Ecco a voi 7 piccoli trucchi per ottenere il massimo da WordPress. Eccoli, in ordine sparso:

1. Homepage personalizzata
Wordpress offre diverse possibilità per scegliere l’homepage del proprio sito. Pochi però sanno che oltre al file index.php e alle pagine statiche (selezionabili dal pannello di controllo) è possibile inserire all’interno del tema un file home.php. Questo file ha la precedenza sugli altri e viene caricato come homepage se presente nella cartella del tema.

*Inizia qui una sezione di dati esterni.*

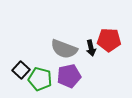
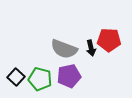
black square: moved 5 px left, 7 px down
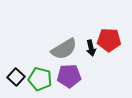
gray semicircle: rotated 52 degrees counterclockwise
purple pentagon: rotated 10 degrees clockwise
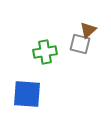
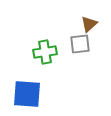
brown triangle: moved 1 px right, 6 px up
gray square: rotated 20 degrees counterclockwise
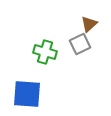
gray square: rotated 20 degrees counterclockwise
green cross: rotated 25 degrees clockwise
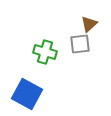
gray square: rotated 20 degrees clockwise
blue square: rotated 24 degrees clockwise
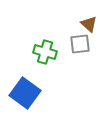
brown triangle: rotated 36 degrees counterclockwise
blue square: moved 2 px left, 1 px up; rotated 8 degrees clockwise
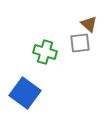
gray square: moved 1 px up
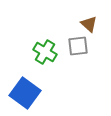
gray square: moved 2 px left, 3 px down
green cross: rotated 15 degrees clockwise
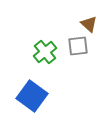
green cross: rotated 20 degrees clockwise
blue square: moved 7 px right, 3 px down
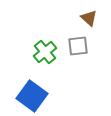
brown triangle: moved 6 px up
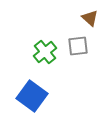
brown triangle: moved 1 px right
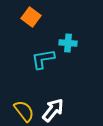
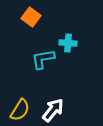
yellow semicircle: moved 4 px left, 1 px up; rotated 70 degrees clockwise
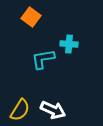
cyan cross: moved 1 px right, 1 px down
white arrow: rotated 75 degrees clockwise
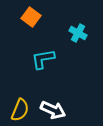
cyan cross: moved 9 px right, 11 px up; rotated 24 degrees clockwise
yellow semicircle: rotated 10 degrees counterclockwise
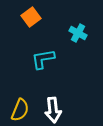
orange square: rotated 18 degrees clockwise
white arrow: rotated 60 degrees clockwise
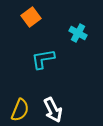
white arrow: rotated 20 degrees counterclockwise
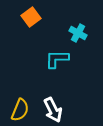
cyan L-shape: moved 14 px right; rotated 10 degrees clockwise
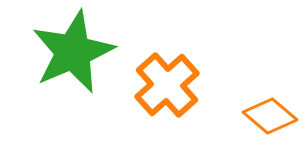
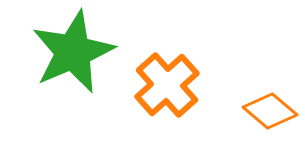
orange diamond: moved 5 px up
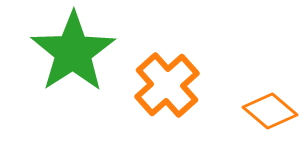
green star: rotated 10 degrees counterclockwise
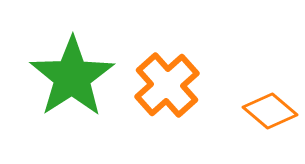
green star: moved 1 px left, 25 px down
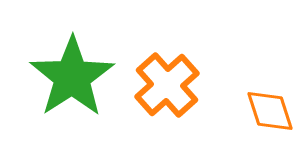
orange diamond: rotated 32 degrees clockwise
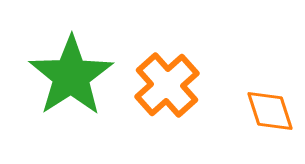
green star: moved 1 px left, 1 px up
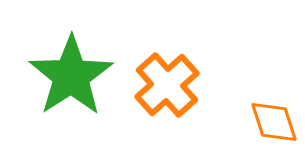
orange diamond: moved 4 px right, 11 px down
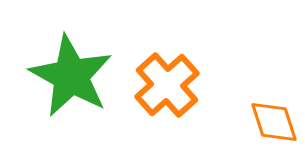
green star: rotated 10 degrees counterclockwise
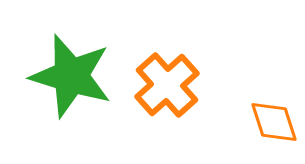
green star: rotated 12 degrees counterclockwise
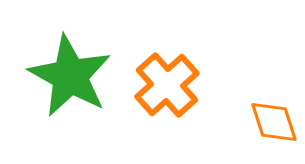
green star: moved 1 px left; rotated 12 degrees clockwise
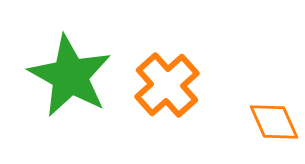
orange diamond: rotated 6 degrees counterclockwise
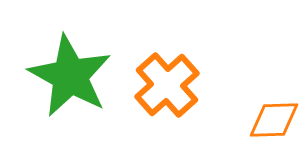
orange diamond: moved 2 px up; rotated 68 degrees counterclockwise
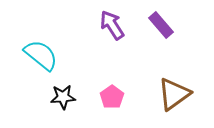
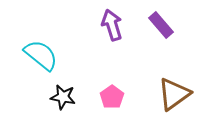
purple arrow: rotated 16 degrees clockwise
black star: rotated 15 degrees clockwise
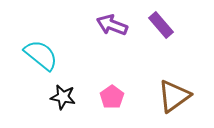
purple arrow: rotated 52 degrees counterclockwise
brown triangle: moved 2 px down
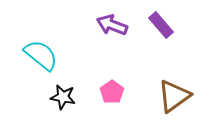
pink pentagon: moved 5 px up
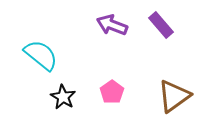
black star: rotated 20 degrees clockwise
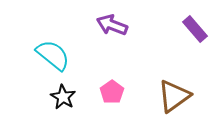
purple rectangle: moved 34 px right, 4 px down
cyan semicircle: moved 12 px right
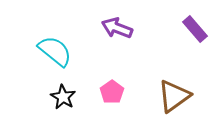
purple arrow: moved 5 px right, 3 px down
cyan semicircle: moved 2 px right, 4 px up
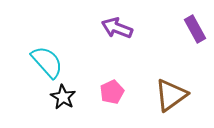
purple rectangle: rotated 12 degrees clockwise
cyan semicircle: moved 8 px left, 11 px down; rotated 9 degrees clockwise
pink pentagon: rotated 10 degrees clockwise
brown triangle: moved 3 px left, 1 px up
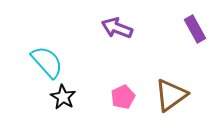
pink pentagon: moved 11 px right, 5 px down
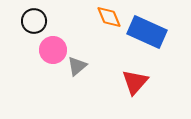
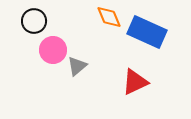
red triangle: rotated 24 degrees clockwise
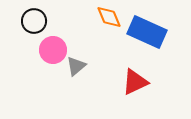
gray triangle: moved 1 px left
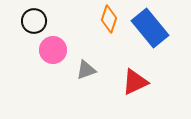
orange diamond: moved 2 px down; rotated 40 degrees clockwise
blue rectangle: moved 3 px right, 4 px up; rotated 27 degrees clockwise
gray triangle: moved 10 px right, 4 px down; rotated 20 degrees clockwise
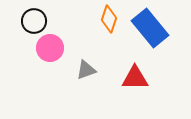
pink circle: moved 3 px left, 2 px up
red triangle: moved 4 px up; rotated 24 degrees clockwise
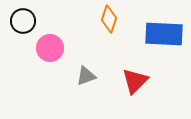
black circle: moved 11 px left
blue rectangle: moved 14 px right, 6 px down; rotated 48 degrees counterclockwise
gray triangle: moved 6 px down
red triangle: moved 3 px down; rotated 44 degrees counterclockwise
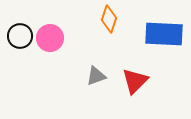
black circle: moved 3 px left, 15 px down
pink circle: moved 10 px up
gray triangle: moved 10 px right
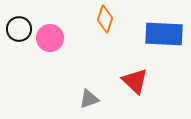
orange diamond: moved 4 px left
black circle: moved 1 px left, 7 px up
gray triangle: moved 7 px left, 23 px down
red triangle: rotated 32 degrees counterclockwise
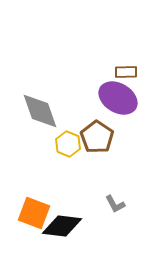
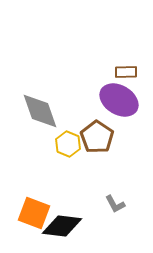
purple ellipse: moved 1 px right, 2 px down
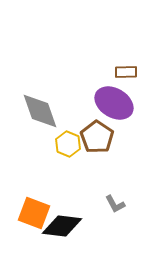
purple ellipse: moved 5 px left, 3 px down
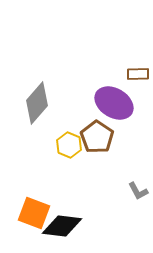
brown rectangle: moved 12 px right, 2 px down
gray diamond: moved 3 px left, 8 px up; rotated 60 degrees clockwise
yellow hexagon: moved 1 px right, 1 px down
gray L-shape: moved 23 px right, 13 px up
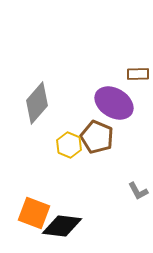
brown pentagon: rotated 12 degrees counterclockwise
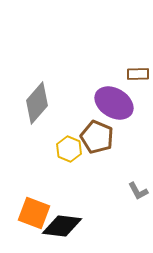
yellow hexagon: moved 4 px down
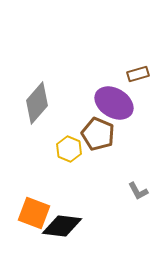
brown rectangle: rotated 15 degrees counterclockwise
brown pentagon: moved 1 px right, 3 px up
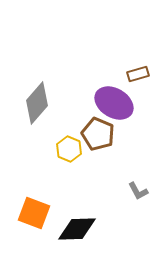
black diamond: moved 15 px right, 3 px down; rotated 9 degrees counterclockwise
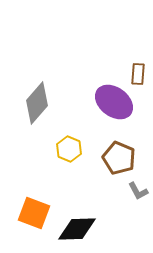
brown rectangle: rotated 70 degrees counterclockwise
purple ellipse: moved 1 px up; rotated 6 degrees clockwise
brown pentagon: moved 21 px right, 24 px down
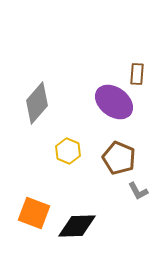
brown rectangle: moved 1 px left
yellow hexagon: moved 1 px left, 2 px down
black diamond: moved 3 px up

2. Categorie con template dedicato
Con wordpress è possibile specificare dei file template diversi per ogni categoria. Per attivare questa caratteristica è sufficiente identificare l’ID (numero identificativo) della categoria e salvare all’interno del tema usato un file chiamato category-{ID-della-categoria}.php dove {ID-della-categoria} è il numero che identifica la categoria sul database (es. category-8.php). Se presente, il file verrà caricato al posto del classico archive.php.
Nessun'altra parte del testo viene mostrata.